With more than 83,00 °Chinese nationals and 12,80 °Chinese troops dispersed in the ten-mile-wide swath across the Isthmus of Panama, Beijing was using the former Howard Air Force Base and the Rodman Naval Station to base warplanes, missiles, bombs, submarines, and warships only nine hundred miles from U.S. soil.
Under the vacuous and controversial Panama Canal Neutrality, Treaty signed in 1977, the United States reserved the right to intervene militarily if the canal was threatened or invaded. President Macklin, Hartwell Prost, the secretary of defense, and the joint chiefs were secretly making contingency plans to deal with the growing Chinese military force in Panama.
Based at Biggs Army Airfield, Fort Bliss, Texas, the de Havilland RC-7 reconnaissance plane was approaching Panama City three hours before dawn.

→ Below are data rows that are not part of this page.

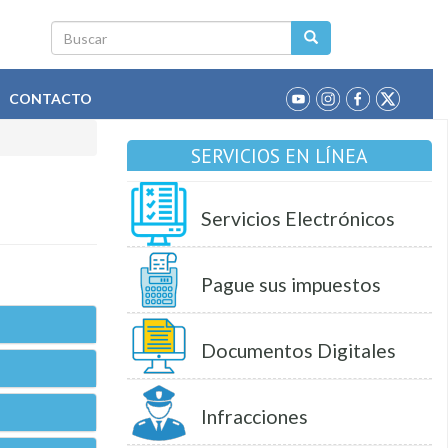
Buscar
CONTACTO
SERVICIOS EN LÍNEA
Servicios Electrónicos
Pague sus impuestos
Documentos Digitales
Infracciones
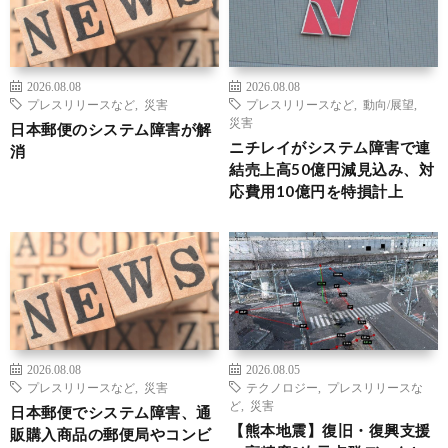
2026.08.08
2026.08.08
プレスリリースなど
,
災害
プレスリリースなど
,
動向/展望
,
災害
日本郵便のシステム障害が解
ニチレイがシステム障害で連
消
結売上高50億円減見込み、対
応費用10億円を特損計上
2026.08.08
2026.08.05
プレスリリースなど
,
災害
テクノロジー
,
プレスリリースな
ど
,
災害
日本郵便でシステム障害、通
【熊本地震】復旧・復興支援
販購入商品の郵便局やコンビ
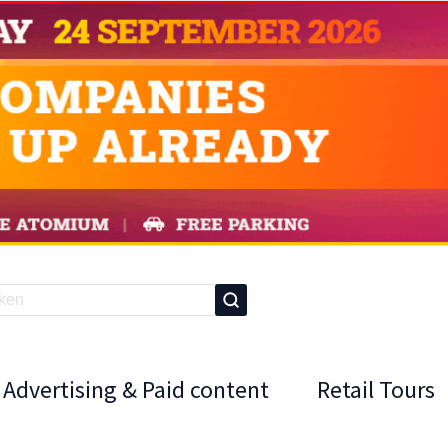
Advertising & Paid content
Retail Tours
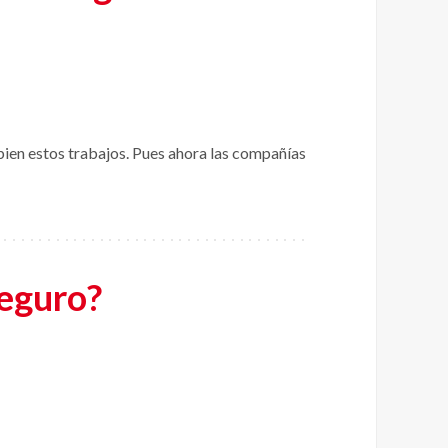
bien estos trabajos. Pues ahora las compañías
seguro?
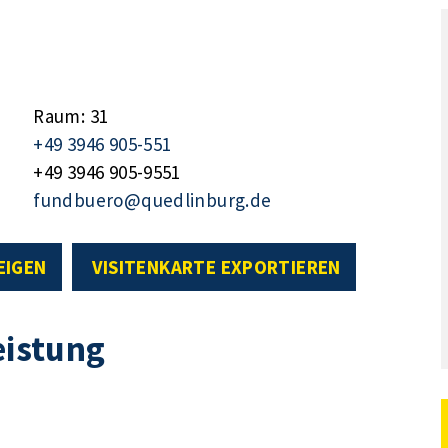
Raum: 31
+49 3946 905-551
+49 3946 905-9551
fundbuero@quedlinburg.de
EIGEN
VISITENKARTE EXPORTIEREN
eistung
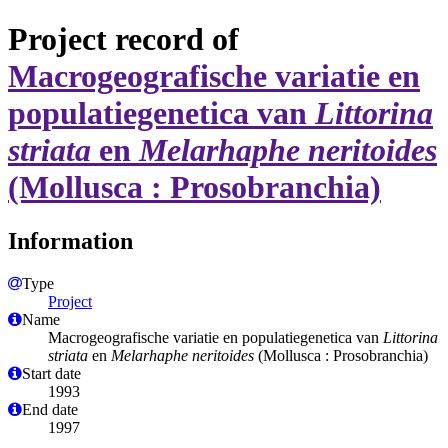
Project record of
Macrogeografische variatie en
populatiegenetica van
Littorina
striata
en
Melarhaphe neritoides
(Mollusca : Prosobranchia)
Information
Type
Project
Name
Macrogeografische variatie en populatiegenetica van
Littorina
striata
en
Melarhaphe neritoides
(Mollusca : Prosobranchia)
Start date
1993
End date
1997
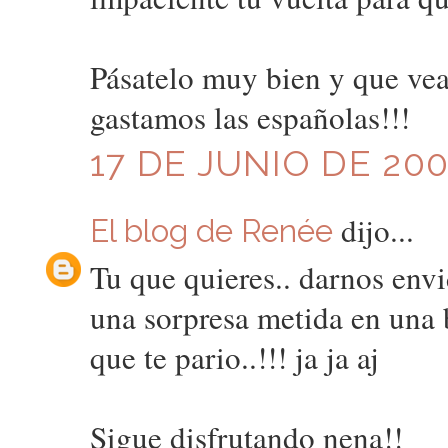
Pásatelo muy bien y que vean
gastamos las españolas!!!
17 DE JUNIO DE 200
dijo...
El blog de Renée
Tu que quieres.. darnos envi
una sorpresa metida en una 
que te pario..!!! ja ja aj
Sigue disfrutando nena!!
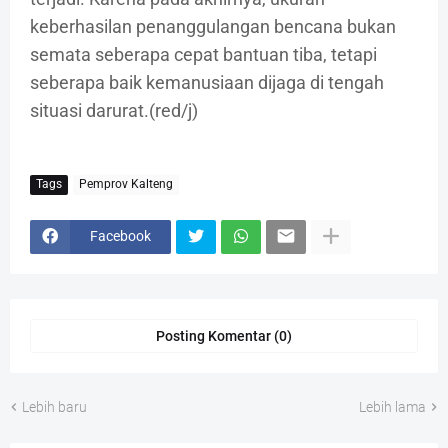
keberhasilan penanggulangan bencana bukan
semata seberapa cepat bantuan tiba, tetapi
seberapa baik kemanusiaan dijaga di tengah
situasi darurat.(red/j)
Tags
Pemprov Kalteng
Facebook
Posting Komentar (0)
Lebih baru
Lebih lama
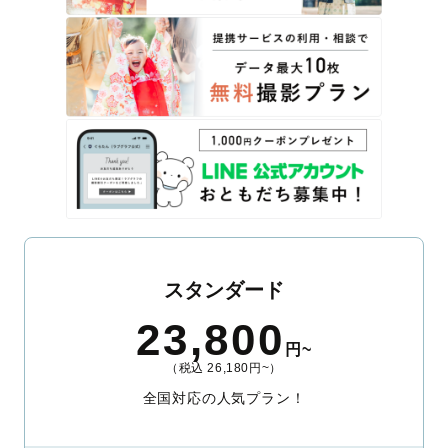
スタンダード
23,800
円~
（税込 26,180円~）
全国対応の人気プラン！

Though ostensibly it was a U.S. counternarcotics aircraft, a National Defense Authorization Act had expanded the charter of Joint Task Force Six to conduct counterinsurgency missions and to keep a watchful eye on Colombian guerrillas and the Red Chinese in the area of the canal.
Packed with sophisticated intelligence equipment for the interception of radio and mobile phone communications, the four-engine turboprop RC-7 could gather burst communications, the latest digital voice encryptions, or low-probability-of-intercept signals and transmit them to the National Security Agency for analysis.

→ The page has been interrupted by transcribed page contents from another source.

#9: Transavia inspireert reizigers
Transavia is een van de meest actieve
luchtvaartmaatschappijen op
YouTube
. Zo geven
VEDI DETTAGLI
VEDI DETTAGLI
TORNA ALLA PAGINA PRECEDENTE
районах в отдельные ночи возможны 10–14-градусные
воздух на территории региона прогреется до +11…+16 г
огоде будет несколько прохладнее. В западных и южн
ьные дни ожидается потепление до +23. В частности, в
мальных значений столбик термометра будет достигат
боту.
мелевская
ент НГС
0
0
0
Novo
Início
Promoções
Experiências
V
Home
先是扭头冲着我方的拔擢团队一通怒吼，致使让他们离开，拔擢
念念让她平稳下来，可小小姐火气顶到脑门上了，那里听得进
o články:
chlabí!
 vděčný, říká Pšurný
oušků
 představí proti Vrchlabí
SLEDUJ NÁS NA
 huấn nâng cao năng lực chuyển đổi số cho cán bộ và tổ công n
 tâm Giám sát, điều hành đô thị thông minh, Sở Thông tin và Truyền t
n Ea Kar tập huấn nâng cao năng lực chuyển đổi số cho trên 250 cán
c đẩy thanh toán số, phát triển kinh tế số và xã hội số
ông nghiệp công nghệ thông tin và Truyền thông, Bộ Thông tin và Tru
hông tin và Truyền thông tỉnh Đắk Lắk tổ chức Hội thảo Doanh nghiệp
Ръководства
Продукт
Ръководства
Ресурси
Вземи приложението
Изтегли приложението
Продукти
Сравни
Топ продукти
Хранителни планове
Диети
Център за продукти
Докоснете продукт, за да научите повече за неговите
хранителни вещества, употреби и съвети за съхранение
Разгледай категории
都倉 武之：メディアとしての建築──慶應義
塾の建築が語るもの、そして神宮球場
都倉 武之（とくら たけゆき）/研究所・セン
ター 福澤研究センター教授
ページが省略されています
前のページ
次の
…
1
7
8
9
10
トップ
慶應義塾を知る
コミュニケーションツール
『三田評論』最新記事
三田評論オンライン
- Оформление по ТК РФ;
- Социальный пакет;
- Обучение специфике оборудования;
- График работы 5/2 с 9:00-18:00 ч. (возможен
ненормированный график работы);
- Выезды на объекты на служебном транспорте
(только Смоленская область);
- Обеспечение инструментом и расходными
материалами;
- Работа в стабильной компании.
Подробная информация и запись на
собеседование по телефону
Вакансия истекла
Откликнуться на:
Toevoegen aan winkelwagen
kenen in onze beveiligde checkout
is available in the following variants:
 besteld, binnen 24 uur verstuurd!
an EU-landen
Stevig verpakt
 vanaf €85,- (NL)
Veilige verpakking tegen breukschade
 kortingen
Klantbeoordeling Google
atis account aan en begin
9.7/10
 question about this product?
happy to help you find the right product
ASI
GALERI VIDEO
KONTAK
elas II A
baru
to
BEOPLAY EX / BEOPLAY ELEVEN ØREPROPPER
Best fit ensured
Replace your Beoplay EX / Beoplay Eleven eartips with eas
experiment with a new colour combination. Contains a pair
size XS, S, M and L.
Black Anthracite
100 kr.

The flight crew also shared information with more than three hundred covert operatives from the Drug Enforcement Administration and the CIA. The mission was the Pentagon's biggest covert operation in Latin America.
Eight miles from Balboa, at an altitude of seven thousand feet, the reconnaissance aircraft made a slight course correction to follow the Panama Canal from Bahia de Panama to Bahia Limon at the entrance to the Caribbean Sea. The winding, slate-black fifty-one-mile lake-and-lock waterway was easy to see in the ivory-and gold moonlight.

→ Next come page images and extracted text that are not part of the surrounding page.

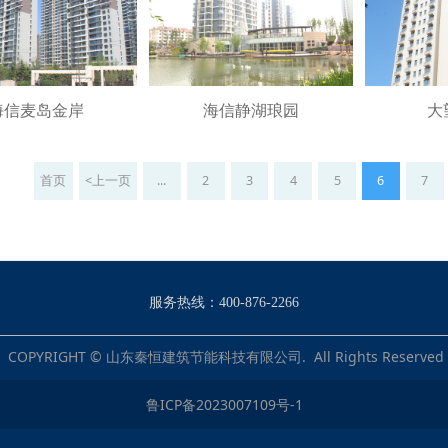
海信麦岛金岸
海信静湖琅园
大
首页
<上一页
...
2
3
4
5
6
7
服务热线：400-876-2266
COPYRIGHT © 山东秦恒建筑节能科技有限公司. All Rights Reserved
鲁ICP备2023007109号-1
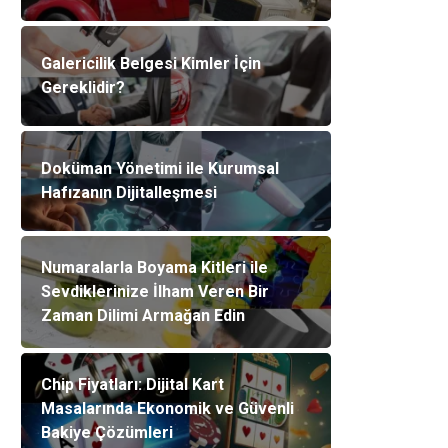
Galericilik Belgesi Kimler İçin
Gereklidir?
Doküman Yönetimi ile Kurumsal
Hafızanın Dijitalleşmesi
Numaralarla Boyama Kitleri ile
Sevdiklerinize İlham Veren Bir
Zaman Dilimi Armağan Edin
Chip Fiyatları: Dijital Kart
Masalarında Ekonomik ve Güvenli
Bakiye Çözümleri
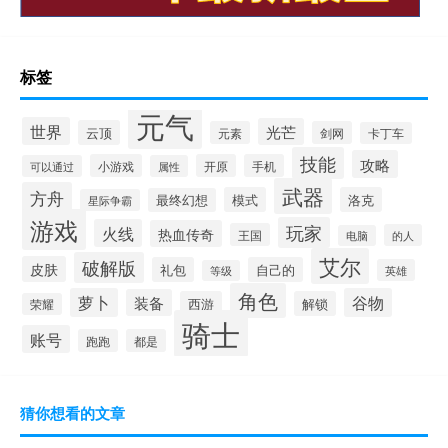
标签
元气
世界
光芒
云顶
元素
剑网
卡丁车
技能
攻略
小游戏
开原
手机
可以通过
属性
武器
方舟
模式
洛克
最终幻想
星际争霸
游戏
玩家
火线
热血传奇
王国
的人
电脑
艾尔
破解版
皮肤
礼包
自己的
英雄
等级
角色
萝卜
谷物
装备
西游
解锁
荣耀
骑士
账号
跑跑
都是
猜你想看的文章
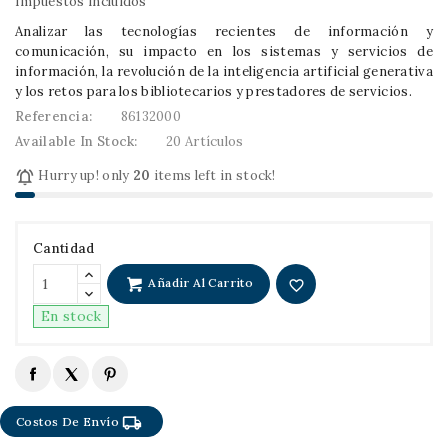
Impuestos incluidos
Analizar las tecnologías recientes de información y
comunicación, su impacto en los sistemas y servicios de
información, la revolución de la inteligencia artificial generativa
y los retos para los bibliotecarios y prestadores de servicios.
Referencia:
86132000
Available In Stock:
20 Artículos

Hurry up! only
20
items left in stock!
Cantidad
Añadir Al Carrito
favorite_border
En stock
local_shipping
Costos De Envío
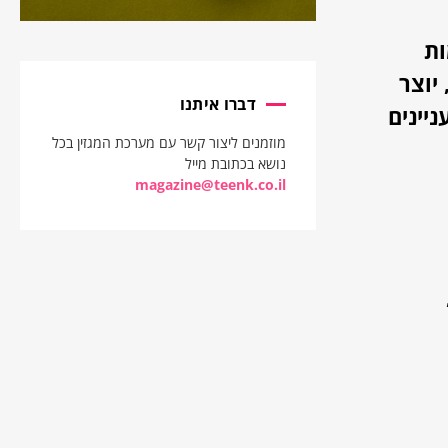
ות
יוצר
דברו איתנו
יינים
מוזמנים ליצור קשר עם מערכת המגזין בכל
נושא בכתובת מייל
magazine@teenk.co.il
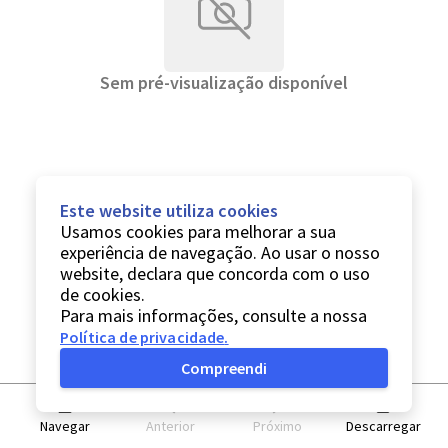
Sem pré-visualização disponível
Este website utiliza cookies
Usamos cookies para melhorar a sua
experiência de navegação. Ao usar o nosso
website, declara que concorda com o uso
de cookies.
Para mais informações, consulte a nossa
Política de privacidade
.
Compreendi
Navegar
Anterior
Próximo
Descarregar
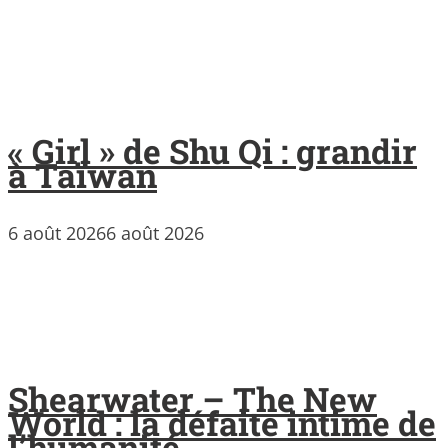
« Girl » de Shu Qi : grandir
à Taïwan
6 août 2026
6 août 2026
Shearwater – The New
World : la défaite intime de
l’humanité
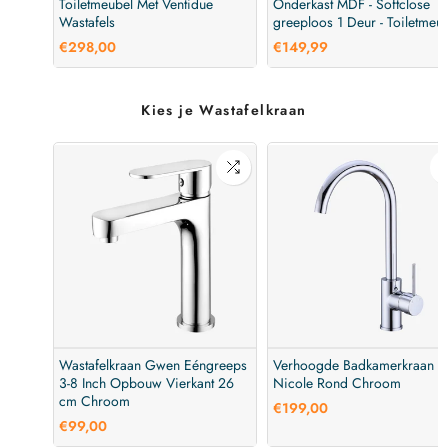
Toiletmeubel Met Ventidue
Onderkast MDF - Softclose
Wastafels
greeploos 1 Deur - Toiletmeu
Voor Waskom
€298,00
€149,99
Kies je Wastafelkraan
Wastafelkraan Gwen Eéngreeps
Verhoogde Badkamerkraan
3-8 Inch Opbouw Vierkant 26
Nicole Rond Chroom
cm Chroom
€199,00
€99,00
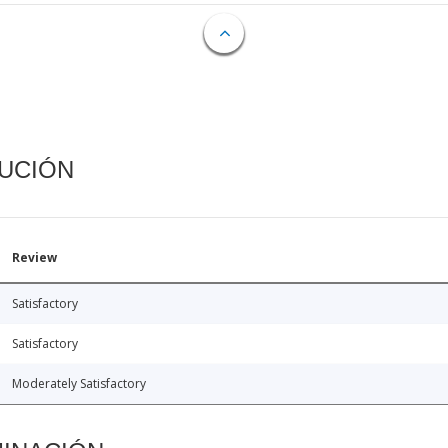
CUCIÓN
Review
Satisfactory
Satisfactory
Moderately Satisfactory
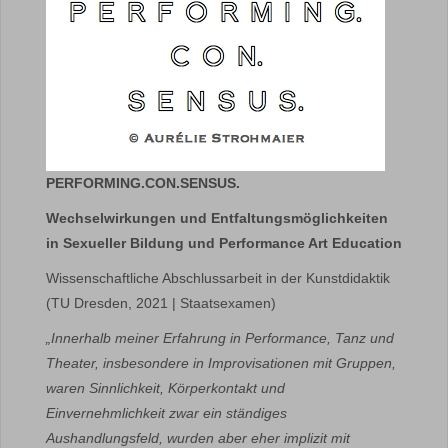
PERFORMING.CON.SENSUS.
Wechselwirkungen und Entfaltungsmöglichkeiten
in Sexueller Bildung und Performance Art Education
Wissenschaftliche Abschlussarbeit in der Kunstdidaktik
(TU Dresden, 2021 | Staatsexamen)
„Innerhalb meiner Erfahrung in Performance, Tanz und
Theater, insbesondere in Improvisationen mit Gruppen,
waren Sinnlichkeit, Körperkontakt und
Einvernehmlichkeit zwar ein ständiges
Aushandlungsfeld, wurden aber eher implizit mit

The pilot in command, army captain Barbara Yankovitz, studied the former Howard Air Force Base and turned to her copilot. "Since we pulled out of Panama, the druggies have had a field day."
Captain Ronald Jansen gazed at the sprinkling of lights on the ground. "Yeah, giving up the canal was a gigantic blunder. It left a huge hole in our drug-fighting efforts."
"And it's getting worse."
Jansen looked at the strobe lights of another plane in the distance. "I'm just surprised that the Chinese aren't doing something about it."
"Well," Yankovitz said as she made a minor course correction, "they sure haven't been timid about fortifying their defenses near the ditch."
"Not exactly subtle." Jansen reached for his coffee cup. "I heard that we have a battle group in the Colombian Basin."
"That's what I hear." Yankovitz studied the lights on the ground as they passed over the coastline north of Balboa. "A friend of mine, a pilot stationed at Hurlburt Field, told me the Special Operations Wing has two AC-130 Spectre gunships on standby around the clock."
"I have a feeling something is about to happen, especially with a carrier battle group just off the coast."
Yankovitz chuckled. "And it isn't going to be good."
"Not with the Chinese at our back door."
In the cramped fuselage of the aircraft, three army reconnaissance specialists and two Colombian antidrug officers were gathering a variety of covert information about the Chinese, the Colombian guerrillas, and the bands of Colombian drug traffickers.
The de Havilland flew directly down the center of the canal. Nearing the canal lock east of Gatun Lake, Yankovitz complied with a request from one of her aerial surveillance experts. The pilot flew the plane in a wide 360-degree circle to the right and rolled out over the canal.
Suddenly, as the crew reacted in shocked silence, a man-portable surface-to-air missile slammed into the right inboard turboprop and exploded in a blinding fireball.